A post hoc analysis performed on these data investigating the unique relations between compassionate and uncompassionate self-responding components of the SCS and various SOCS subscales revealed that compassionate self-responding was a significantly better predictor of various SOCS self-compassion elements than uncompassionate self-responding (Fig. 4). This suggests once more that if one wants to assess the true nature of self-compassion by means of the SCS, it is preferable to rely on the compassionate self-responding components. A similar conclusion was reached by Montero-Marin et al. (2018) who adopted a multitrait-multimethod analytical procedure analyzing the SCS data from 4120 participants in 11 samples with different cultural backgrounds. Their analysis indicated that “the positively valenced [compassionate self-responding] items, compared with the negative [uncompassionate self-responding] ones (which suffered more from method effects), were better explained by the corresponding trait factors of self-compassion” (p. 10), which led them to propose that the assessment of self-compassion with the SCS can best be confined to the compassionate items.

Fig. 4
figure 4

The relation between compassionate and uncompassionate self-responding (CSR and USR) scores of the SCS and elements of self-compassion as measured by the Sussex-Oxford Compassion Scale (SOCS) as expressed in percentages of shared variance (while controlling for the overlap between CSR and USR). The results indicate that CSR is a statistically significantly better indicator of self-compassion elements than USR (all p’s < .001). Analysis conducted on data of the health care staff sample (N = 1158) in the Gu et al. (2020) study

Concluding Remarks

Science involves the observation, identification, description, experimental investigation, and theoretical explanation of phenomena occurring in the real world. Via publications in peer-reviewed journals, scientists continuously inform the world about new insights and advancements they have made. According to Popper (1963), if the new data presented in a paper are in line with a theory, that theory is confirmed and consolidated. However, when the data are not in agreement with a theory, that should result in either a modification or rejection of the theory. In Popper’s view, science operates as an objective rational process, but the reality is that this is certainly not always the case. Science is a socially driven enterprise conducted by human beings who—especially when dealing with personally relevant topics—are prone to all kinds of biases. As a result, progress in science is not occurring readily and automatically. It really takes time for a research field to let go of a firmly established theory because of non-fitting evidence.
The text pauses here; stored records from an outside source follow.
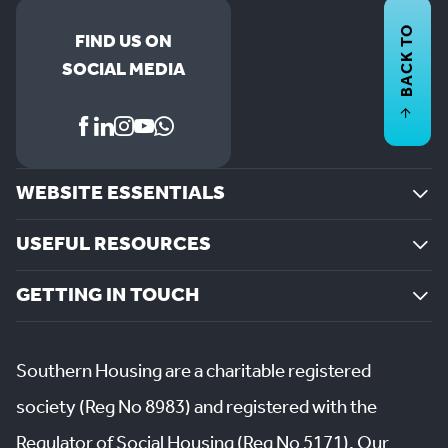
BACK TO
FIND US ON
SOCIAL MEDIA
WEBSITE ESSENTIALS
USEFUL RESOURCES
GETTING IN TOUCH
Southern Housing are a charitable registered
society (Reg No 8983) and registered with the
Regulator of Social Housing (Reg No 5171). Our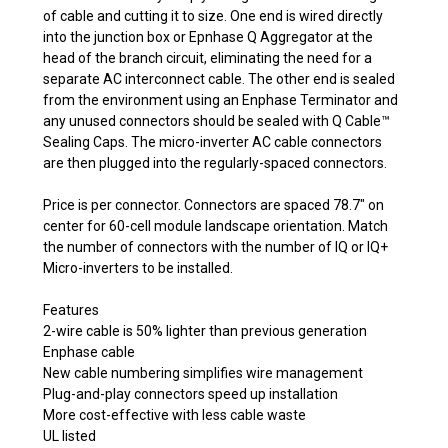
of cable and cutting it to size. One end is wired directly
into the junction box or Epnhase Q Aggregator at the
head of the branch circuit, eliminating the need for a
separate AC interconnect cable. The other end is sealed
from the environment using an Enphase Terminator and
any unused connectors should be sealed with Q Cable™
Sealing Caps. The micro-inverter AC cable connectors
are then plugged into the regularly-spaced connectors.
Price is per connector. Connectors are spaced 78.7" on
center for 60-cell module landscape orientation. Match
the number of connectors with the number of IQ or IQ+
Micro-inverters to be installed.
Features
2-wire cable is 50% lighter than previous generation
Enphase cable
New cable numbering simplifies wire management
Plug-and-play connectors speed up installation
More cost-effective with less cable waste
UL listed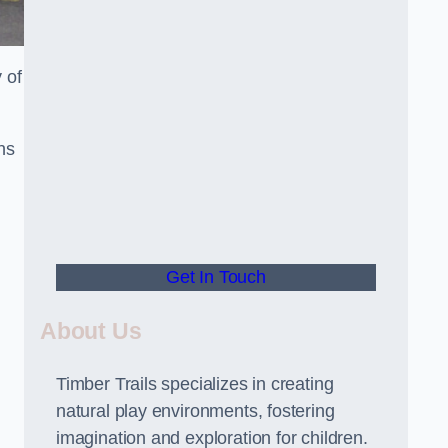
 of
ns
Get In Touch
About Us
Timber Trails specializes in creating
natural play environments, fostering
imagination and exploration for children.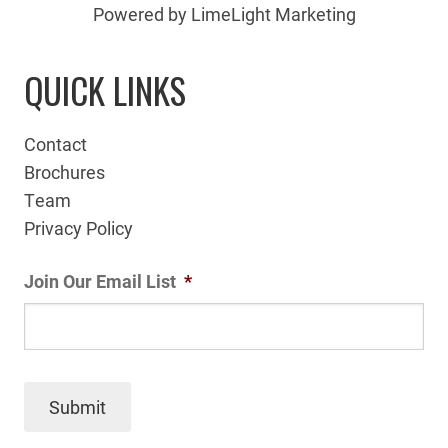
Powered by LimeLight Marketing
QUICK LINKS
Contact
Brochures
Team
Privacy Policy
Join Our Email List
*
Submit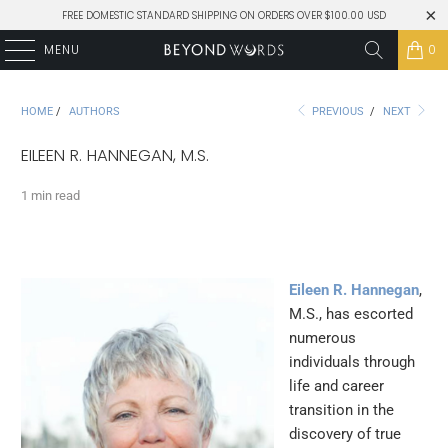
FREE DOMESTIC STANDARD SHIPPING ON ORDERS OVER $100.00 USD
MENU
0
HOME
/
AUTHORS
PREVIOUS
/
NEXT
EILEEN R. HANNEGAN, M.S.
1 min read
Eileen R. Hannegan
,
M.S., has escorted
numerous
individuals through
life and career
transition in the
discovery of true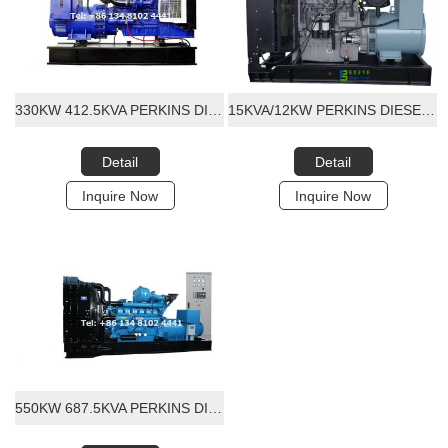
330KW 412.5KVA PERKINS DIESEL GENERATOR SET
15KVA/12KW PERKINS DIESEL GENERATOR SET
Detail
Detail
Inquire Now
Inquire Now
550KW 687.5KVA PERKINS DIESEL GENERATOR SET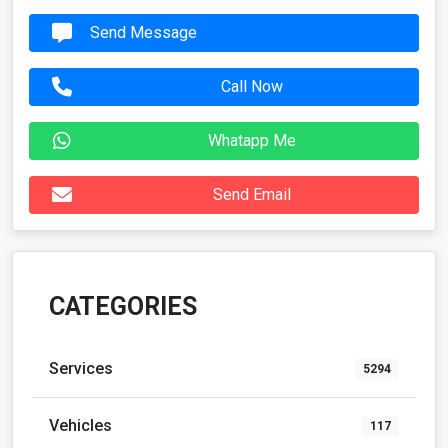
Send Message
Call Now
Whatapp Me
Send Email
CATEGORIES
Services
5294
Vehicles
117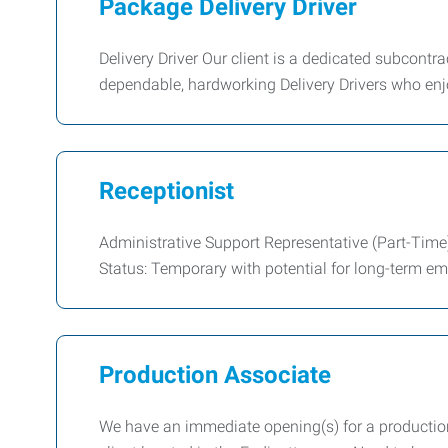
Package Delivery Driver
Delivery Driver Our client is a dedicated subcontra
dependable, hardworking Delivery Drivers who enj
Receptionist
Administrative Support Representative (Part-Time
Status: Temporary with potential for long-term e
Production Associate
We have an immediate opening(s) for a production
We have taken the research field of self-compassion as an illustration of the true process of science. It is apparent that there is irrefutable proof that the current conceptualization of self-compassion and the way this trait is currently assessed with the SCS are inappropriate and not in keeping with the true nature of this positive psychology construct (see also Khoury 2019). Nonetheless, the researchers in this domain do not seem ready for what Kuhn (1962) called a “paradigm shift”. Should it occur, such a shift would imply a theoretical change as well as a change in the measurement of self-compassion. The work by Strauss et al. (2016) has led to a more comprehensive description of the construct, on the basis of which a new scale (the SOCS; Gu et al. 2020) has been developed. This measure reliably assesses various aspects of self-compassion, the relevance of which can be further investigated in future studies. In the case of a continued use of the SCS, the solution is obvious: researchers should only use the compassionate self-responding components of the scale in case they are interested in studying the protective nature of the construct or consistently make a distinction between compassionate and uncompassionate ways of self-responding to study their unique and interactive effects within the context of psychopathology, thereby treating them for what they really are: separate concepts of protection and vulnerability.